When an employer permits its employees to participate in a bonus program offered by the employer’s client, based on the work performed for that client, those bonuses do not always qualify as “remuneration for employment” that must be included in the employee’s “regular rate” for purposes of calculating overtime pay due under the Fair Labor Standards Act (FLSA), the U.S. Court of Appeals for the Third Circuit has held. Secretary, U.S. Dep’t of Labor v. Bristol Excavating, Inc., 2019 U.S. App. LEXIS 24767 (3rd Cir. Aug. 20, 2019). In so concluding, the Third Circuit rejected the U.S. Department of Labor’s position that any remuneration received by an employee, whether received directly from the employer or a third party, is always “remuneration for employment.” Instead, the Court of Appeals held, that determination depends on the agreement made between the employer and the employee.
The Third Circuit has jurisdiction over the federal district courts in Pennsylvania, New Jersey, and Delaware.
Generally, the overtime provisions of the FLSA require employers to pay employees one-and-a-half times their “regular rate” of pay for all hours in excess of 40 per workweek. 29 U.S.C. § 207. With limited exceptions, the regular rate includes “all remuneration for employment paid to, or on behalf of, the employee.” However, what constitutes “remuneration for employment” is not specifically defined in the FLSA.
Bristol Excavating, a small sole proprietorship, entered into a contract (a “master service agreement”) to provide excavating services to Talisman Energy, a large natural gas production company.

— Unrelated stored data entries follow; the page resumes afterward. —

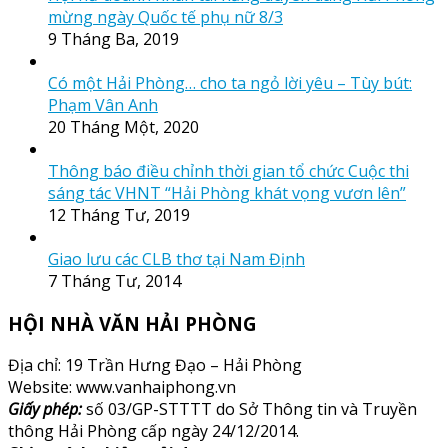
mừng ngày Quốc tế phụ nữ 8/3
9 Tháng Ba, 2019
Có một Hải Phòng… cho ta ngỏ lời yêu – Tùy bút:
Phạm Vân Anh
20 Tháng Một, 2020
Thông báo điều chỉnh thời gian tổ chức Cuộc thi
sáng tác VHNT “Hải Phòng khát vọng vươn lên”
12 Tháng Tư, 2019
Giao lưu các CLB thơ tại Nam Định
7 Tháng Tư, 2014
HỘI NHÀ VĂN HẢI PHÒNG
Địa chỉ: 19 Trần Hưng Đạo – Hải Phòng
Website: www.vanhaiphong.vn
Giấy phép:
số 03/GP-STTTT do Sở Thông tin và Truyền
thông Hải Phòng cấp ngày 24/12/2014.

Under the terms of the contract, Bristol employees put in extensive overtime hours. Talisman Energy offered a bonus program to all employees, including to employees of companies with which Talisman had a service contract, at its sites, so Bristol employees sought and were granted permission to participate in the bonus program. The program included several distinct bonuses, premised on safety, efficiency, and timely completion of work.
Bristol agreed to undertake the administrative and payday aspects of the Talisman bonus program for its employees, but participation in the program was never formalized, either in the master service agreement or in any separate contract between Talisman and Bristol or between Bristol and its employees.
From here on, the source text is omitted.